* Extracted information *
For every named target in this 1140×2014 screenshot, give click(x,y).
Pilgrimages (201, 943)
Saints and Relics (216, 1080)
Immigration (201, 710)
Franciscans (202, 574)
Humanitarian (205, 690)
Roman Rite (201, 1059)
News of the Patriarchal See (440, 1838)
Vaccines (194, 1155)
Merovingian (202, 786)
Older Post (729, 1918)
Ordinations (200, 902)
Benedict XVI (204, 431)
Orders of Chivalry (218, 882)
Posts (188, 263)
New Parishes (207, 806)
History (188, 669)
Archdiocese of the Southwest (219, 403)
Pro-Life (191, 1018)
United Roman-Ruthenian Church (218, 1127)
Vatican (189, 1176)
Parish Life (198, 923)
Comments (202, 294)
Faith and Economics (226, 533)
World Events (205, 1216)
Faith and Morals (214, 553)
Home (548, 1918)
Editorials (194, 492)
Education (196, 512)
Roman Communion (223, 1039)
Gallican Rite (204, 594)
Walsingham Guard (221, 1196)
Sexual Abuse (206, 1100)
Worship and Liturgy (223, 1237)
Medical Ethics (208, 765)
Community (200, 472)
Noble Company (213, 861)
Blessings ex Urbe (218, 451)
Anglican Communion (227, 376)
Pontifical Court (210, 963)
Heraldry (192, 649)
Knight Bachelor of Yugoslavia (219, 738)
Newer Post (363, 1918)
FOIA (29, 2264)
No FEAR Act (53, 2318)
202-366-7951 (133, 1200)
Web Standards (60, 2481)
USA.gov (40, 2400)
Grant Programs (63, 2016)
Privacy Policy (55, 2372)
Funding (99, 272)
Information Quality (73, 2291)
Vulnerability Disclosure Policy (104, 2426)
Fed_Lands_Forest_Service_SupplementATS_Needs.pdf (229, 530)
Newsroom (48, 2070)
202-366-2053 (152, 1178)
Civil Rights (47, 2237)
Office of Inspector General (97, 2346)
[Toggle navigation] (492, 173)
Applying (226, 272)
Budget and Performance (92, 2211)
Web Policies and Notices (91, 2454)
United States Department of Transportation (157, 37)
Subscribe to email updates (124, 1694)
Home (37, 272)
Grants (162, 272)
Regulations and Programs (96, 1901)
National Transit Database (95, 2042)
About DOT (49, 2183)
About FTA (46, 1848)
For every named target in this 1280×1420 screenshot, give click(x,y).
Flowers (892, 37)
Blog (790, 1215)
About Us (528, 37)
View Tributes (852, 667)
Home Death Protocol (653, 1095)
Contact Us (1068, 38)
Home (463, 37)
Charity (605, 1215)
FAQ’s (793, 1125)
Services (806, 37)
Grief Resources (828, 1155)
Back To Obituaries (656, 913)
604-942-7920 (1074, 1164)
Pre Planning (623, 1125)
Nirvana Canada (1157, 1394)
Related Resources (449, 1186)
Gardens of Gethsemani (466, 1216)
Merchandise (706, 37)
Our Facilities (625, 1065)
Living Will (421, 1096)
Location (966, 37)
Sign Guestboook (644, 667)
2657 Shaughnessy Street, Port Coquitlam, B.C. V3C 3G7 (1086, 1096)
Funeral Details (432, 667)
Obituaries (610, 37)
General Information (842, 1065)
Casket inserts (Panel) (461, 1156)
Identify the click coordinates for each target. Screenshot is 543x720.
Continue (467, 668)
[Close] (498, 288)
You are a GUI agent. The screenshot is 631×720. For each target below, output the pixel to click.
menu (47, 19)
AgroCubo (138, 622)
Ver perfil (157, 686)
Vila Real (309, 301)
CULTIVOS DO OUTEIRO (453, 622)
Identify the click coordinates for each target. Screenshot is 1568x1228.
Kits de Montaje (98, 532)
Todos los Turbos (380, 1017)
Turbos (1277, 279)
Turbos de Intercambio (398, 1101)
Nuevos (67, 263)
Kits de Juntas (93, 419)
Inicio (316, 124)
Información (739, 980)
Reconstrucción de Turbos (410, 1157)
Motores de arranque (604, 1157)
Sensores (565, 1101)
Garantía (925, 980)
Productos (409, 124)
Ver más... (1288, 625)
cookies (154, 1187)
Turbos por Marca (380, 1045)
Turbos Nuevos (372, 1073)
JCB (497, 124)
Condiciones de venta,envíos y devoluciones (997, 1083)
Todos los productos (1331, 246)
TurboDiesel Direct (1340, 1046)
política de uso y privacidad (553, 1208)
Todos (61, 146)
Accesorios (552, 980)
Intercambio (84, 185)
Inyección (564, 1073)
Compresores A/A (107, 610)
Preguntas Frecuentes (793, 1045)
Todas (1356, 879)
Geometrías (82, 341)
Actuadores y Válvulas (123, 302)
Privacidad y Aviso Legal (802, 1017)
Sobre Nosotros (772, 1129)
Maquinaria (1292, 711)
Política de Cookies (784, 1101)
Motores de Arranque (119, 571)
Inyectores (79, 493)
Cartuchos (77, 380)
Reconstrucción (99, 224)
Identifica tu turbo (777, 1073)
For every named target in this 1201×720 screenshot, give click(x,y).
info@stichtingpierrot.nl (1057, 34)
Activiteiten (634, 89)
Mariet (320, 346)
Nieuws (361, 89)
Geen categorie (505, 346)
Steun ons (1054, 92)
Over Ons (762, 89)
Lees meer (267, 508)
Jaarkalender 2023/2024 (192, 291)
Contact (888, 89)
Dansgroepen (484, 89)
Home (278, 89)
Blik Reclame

* Your objective *
Every line of the listing must be transcribed exactly.

* Expected answer *
For every named target in this 1140×2014 screenshot, give click(x,y).
Pilgrimages (201, 943)
Saints and Relics (216, 1080)
Immigration (201, 710)
Franciscans (202, 574)
Humanitarian (205, 690)
Roman Rite (201, 1059)
News of the Patriarchal See (440, 1838)
Vaccines (194, 1155)
Merovingian (202, 786)
Older Post (729, 1918)
Ordinations (200, 902)
Benedict XVI (204, 431)
Orders of Chivalry (218, 882)
Posts (188, 263)
New Parishes (207, 806)
History (188, 669)
Archdiocese of the Southwest (219, 403)
Pro-Life (191, 1018)
United Roman-Ruthenian Church (218, 1127)
Vatican (189, 1176)
Parish Life (198, 923)
Comments (202, 294)
Faith and Economics (226, 533)
World Events (205, 1216)
Faith and Morals (214, 553)
Home (548, 1918)
Editorials (194, 492)
Education (196, 512)
Roman Communion (223, 1039)
Gallican Rite (204, 594)
Walsingham Guard (221, 1196)
Sexual Abuse (206, 1100)
Worship and Liturgy (223, 1237)
Medical Ethics (208, 765)
Community (200, 472)
Noble Company (213, 861)
Blessings ex Urbe (218, 451)
Anglican Communion (227, 376)
Pontifical Court (210, 963)
Heraldry (192, 649)
Knight Bachelor of Yugoslavia (219, 738)
Newer Post (363, 1918)
FOIA (29, 2264)
No FEAR Act (53, 2318)
202-366-7951 (133, 1200)
Web Standards (60, 2481)
USA.gov (40, 2400)
Grant Programs (63, 2016)
Privacy Policy (55, 2372)
Funding (99, 272)
Information Quality (73, 2291)
Vulnerability Disclosure Policy (104, 2426)
Fed_Lands_Forest_Service_SupplementATS_Needs.pdf (229, 530)
Newsroom (48, 2070)
202-366-2053 (152, 1178)
Civil Rights (47, 2237)
Office of Inspector General (97, 2346)
[Toggle navigation] (492, 173)
Applying (226, 272)
Budget and Performance (92, 2211)
Web Policies and Notices (91, 2454)
United States Department of Transportation (157, 37)
Subscribe to email updates (124, 1694)
Home (37, 272)
Grants (162, 272)
Regulations and Programs (96, 1901)
National Transit Database (95, 2042)
About DOT (49, 2183)
About FTA (46, 1848)
For every named target in this 1280×1420 screenshot, give click(x,y).
Flowers (892, 37)
Blog (790, 1215)
About Us (528, 37)
View Tributes (852, 667)
Home Death Protocol (653, 1095)
Contact Us (1068, 38)
Home (463, 37)
Charity (605, 1215)
FAQ’s (793, 1125)
Services (806, 37)
Grief Resources (828, 1155)
Back To Obituaries (656, 913)
604-942-7920 (1074, 1164)
Pre Planning (623, 1125)
Nirvana Canada (1157, 1394)
Related Resources (449, 1186)
Gardens of Gethsemani (466, 1216)
Merchandise (706, 37)
Our Facilities (625, 1065)
Living Will (421, 1096)
Location (966, 37)
Sign Guestboook (644, 667)
2657 Shaughnessy Street, Port Coquitlam, B.C. V3C 3G7 (1086, 1096)
Funeral Details (432, 667)
Obituaries (610, 37)
General Information (842, 1065)
Casket inserts (Panel) (461, 1156)
Identify the click coordinates for each target. Screenshot is 543x720.
Continue (467, 668)
[Close] (498, 288)
You are a GUI agent. The screenshot is 631×720. For each target below, output the pixel to click.
menu (47, 19)
AgroCubo (138, 622)
Ver perfil (157, 686)
Vila Real (309, 301)
CULTIVOS DO OUTEIRO (453, 622)
Identify the click coordinates for each target. Screenshot is 1568x1228.
Kits de Montaje (98, 532)
Todos los Turbos (380, 1017)
Turbos (1277, 279)
Turbos de Intercambio (398, 1101)
Nuevos (67, 263)
Kits de Juntas (93, 419)
Inicio (316, 124)
Información (739, 980)
Reconstrucción de Turbos (410, 1157)
Motores de arranque (604, 1157)
Sensores (565, 1101)
Garantía (925, 980)
Productos (409, 124)
Ver más... (1288, 625)
cookies (154, 1187)
Turbos por Marca (380, 1045)
Turbos Nuevos (372, 1073)
JCB (497, 124)
Condiciones de venta,envíos y devoluciones (997, 1083)
Todos los productos (1331, 246)
TurboDiesel Direct (1340, 1046)
política de uso y privacidad (553, 1208)
Todos (61, 146)
Accesorios (552, 980)
Intercambio (84, 185)
Inyección (564, 1073)
Compresores A/A (107, 610)
Preguntas Frecuentes (793, 1045)
Todas (1356, 879)
Geometrías (82, 341)
Actuadores y Válvulas (123, 302)
Privacidad y Aviso Legal (802, 1017)
Sobre Nosotros (772, 1129)
Maquinaria (1292, 711)
Política de Cookies (784, 1101)
Motores de Arranque (119, 571)
Inyectores (79, 493)
Cartuchos (77, 380)
Reconstrucción (99, 224)
Identifica tu turbo (777, 1073)
For every named target in this 1201×720 screenshot, give click(x,y).
info@stichtingpierrot.nl (1057, 34)
Activiteiten (634, 89)
Mariet (320, 346)
Nieuws (361, 89)
Geen categorie (505, 346)
Steun ons (1054, 92)
Over Ons (762, 89)
Lees meer (267, 508)
Jaarkalender 2023/2024 (192, 291)
Contact (888, 89)
Dansgroepen (484, 89)
Home (278, 89)
Blik Reclame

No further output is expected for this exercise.